The invoice’s passage comes within the wake of the rape and homicide of a trainee physician at R.G. Kar Medical Faculty and Hospital in Kolkata, West Bengal on August 9, 2024, an incident that triggered widespread protests throughout India. The West Bengal authorities launched the invoice in response to the general public outcry, aiming to impose stricter penalties for sexual offences and expedite the justice course of.

The invoice introduces vital amendments to the present Bharatiya Nyaya Sanhita (BNS), 2023, and different associated laws governing sexual offences in India. Probably the most notable change is the imposition of the demise penalty for rape circumstances that outcome within the sufferer’s demise or depart them in a vegetative state. The latest case of the August 9 rape and homicide in Kolkata would fall below this new provision. Equally, previous rape circumstances that shook the nation, akin to that of Aruna Shanbaug, a nurse who was sexually assaulted in 1973 and remained in a vegetative state for over 41 years till her 2015 demise, would even be categorised below this criterion.

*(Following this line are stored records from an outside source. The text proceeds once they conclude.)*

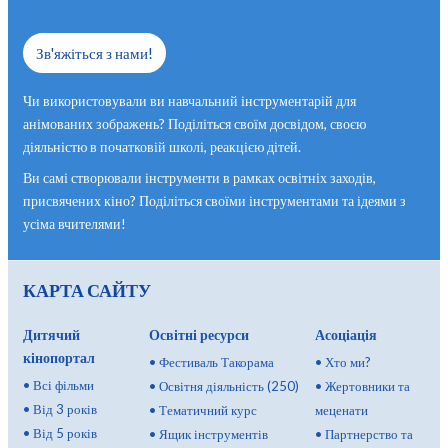
Зв'яжіться з нами!
Чи використовували ви навчальний інструментарій для
анімованих зображень? Поділіться своїм досвідом, своєю
діяльністю в початковій школі, реакцією дітей.
Ви самі створювали інструменти в рамках освітніх заходів,
присвячених кіно? Поділіться своїми інструментами та ідеями з
усіма вчителями!
КАРТА САЙТУ
Дитячий
Освітні ресурси
Асоціація
кінопортал
•
Фестиваль Такорама
•
Хто ми?
•
Всі фільми
•
Освітня діяльність (250)
•
Жертовники та
•
Від 3 років
•
Тематичний курс
меценати
•
Від 5 років
•
Ящик інструментів
•
Партнерство та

Moreover, the invoice drastically shortens the timelines for processing sexual offences, requiring investigations to be accomplished inside 21 days and trials inside 30 days, in comparison with the two-month interval allowed below the BNS, aiming to make sure swifter justice.

Whereas the West Bengal authorities hails the Aprajita Invoice as a “model and historic” regulation, human rights organizations like Amnesty Worldwide have raised critical issues. “The demise penalty isn’t the answer, nor wouldn’t it supply a ‘fast repair’ to forestall violence towards girls,” stated Aakar Patel, Chair of the Board at Amnesty Worldwide. He identified that neither the Justice Verma Committee, fashioned in 2012 to reform India’s legal guidelines on sexual violence, nor the Law Commission of India have supported the demise penalty for such crimes.

Amnesty Worldwide harassed that systemic reforms, reasonably than harsher punishments, are vital to handle the foundation causes of sexual violence. “What is definitely wanted is far-reaching procedural and institutional reform that offers with the foundation causes of crime and places emphasis on its prevention,” Patel added, urging the Central Bureau of Investigation (CBI) to conduct a swift and thorough investigation into the Kolkata case with out resorting to capital punishment.

The group reiterated its long-standing place towards the demise penalty, calling it a violation of the right to life as acknowledged by the Universal Declaration of Human Rights.